I have, thank God, recovered pretty much completely.  Still have scar tissue where the bullet went through my leg.  Two little scars, one on each side of my thigh-- the entry and exit wounds-- and of course scar tissue in between.  But I never recovered from the fact that my so-called friends had more sympathy for someone they had never met who tried to kill me than they had for me.  This and other experiences made me aware that the so-called sympathy of the left for the poor and downtrodden is really just a pose.

It confirmed some prior experiences.  At the time I attended a Methodist church near the University of Southern California.  Some of the other parishioners wanted to have a "Christmas" project of writing letters to the President in support of various welfare programs.  It was sponsored by an organization called "Bread for the World".  I suggested that, in addition to writing these letters, we could make up Christmas baskets for one or more welfare recipients.  I came up with this idea because I was a welfare worker for 6 years.  I had been part of taking requests from recipients for such baskets and knew that for many recipients, the basket was a substantial portion of their Christmas.  They were all grateful for receiving them.  I was told by the self described liberals at my church that giving Christmas baskets to welfare recipients was demeaning.  I pointed out to them that the baskets would go only to those people who had requested them, not to anyone who would be embarrassed by it. They refused.  I told them that as a former social worker I knew many recipients who would be very grateful for such a basket because they would not otherwise be able to give their children a good Christmas.  They refused, absolutely, to do anything more than write a letter to the President.

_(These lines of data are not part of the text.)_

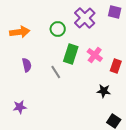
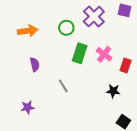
gray line: (56, 72) -> (63, 86), moved

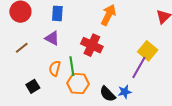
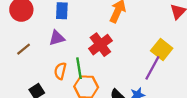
purple triangle: (52, 38) -> (57, 38), turned -42
red cross: (92, 45) -> (100, 45), turned 30

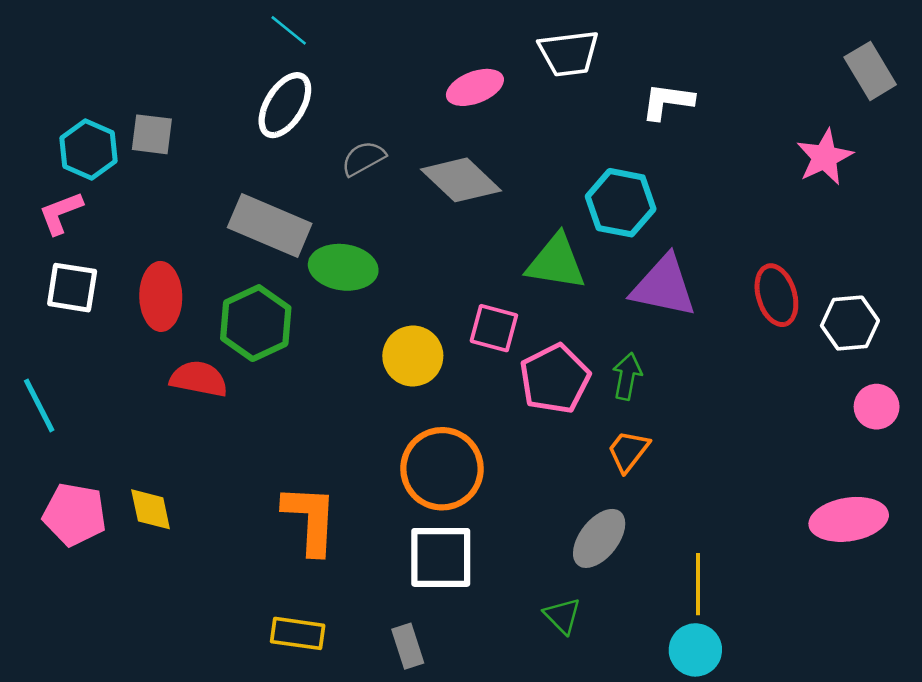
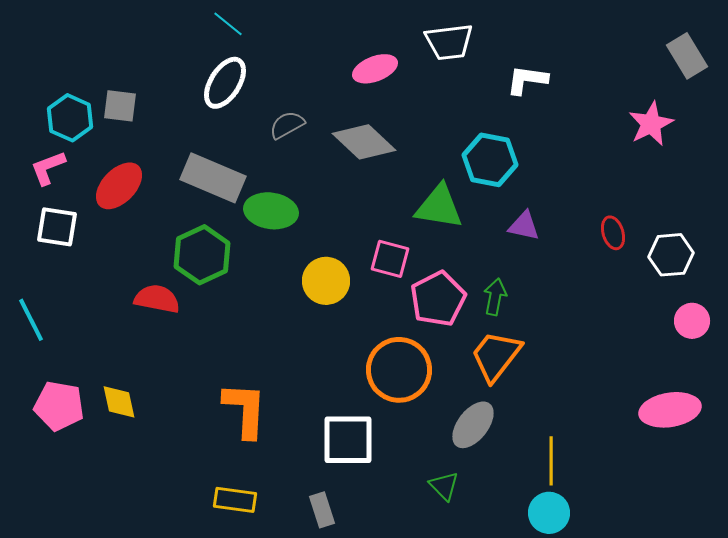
purple triangle: (664, 286) -> (524, 226), size x0.6
red ellipse: (776, 295) -> (613, 233), size x0.7
red ellipse: (161, 296) -> (119, 186), moved, turned 45
orange trapezoid: (628, 451) -> (496, 356), size x1.5
orange circle: (442, 469) -> (399, 370), moved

There were other experiences that lead me to the reluctant conclusion that the word "generous" was no longer a synonym for "liberal".  These so-called liberals  who had more sympathy for the shooter than me, who were not willing to dig into their own pockets to make a poor family's Christmas better, were merely leftists who congratulated themselves on their political correctness but were never willing to take money out of their own pockets for poor people.  Their ideas were more important to them than any person was.  They congratulated themselves on how caring they were while simultaneously caring very little for any actual person.  I have some friends who still call themselves liberal, and most of them really are.  My differences with them are that they think the Democratic party and its policies are meant to help people.  I see it very differently.  The Democratic party has been taken over by the Left.  It isn't Harry Truman's or Hubert Humphries' Democratic party any more.

All of these memories came back to me recently looking at what happened in Bengazi.  How could you get these calls for help and do nothing?  How could you order would be rescuers to stand down?  How could you cold bloodedly sit in the White House situation room and not care about the people on the ground who were being ambushed and killed when there were resources nearby to help them?  It chills me to the bone the same way I was chilled when my so called liberal friends justified an anonymous would be killer.  They really are so inhuman and unfeeling that the ideas that they push are more important to them than people.  Leftists like to say you have to break an egg to make an omelet.  We, people, human beings, are just so many broken eggs to them.  We are not real. And they don't care about us.  They care about their ideas.  And if people have to die to make their ideas real, well, so be it. Collateral damage.  Broken eggs.  That is how they justify the millions killed in the name of promoting the Communist dream.  It's okay.  You have to break an egg to make an omelet.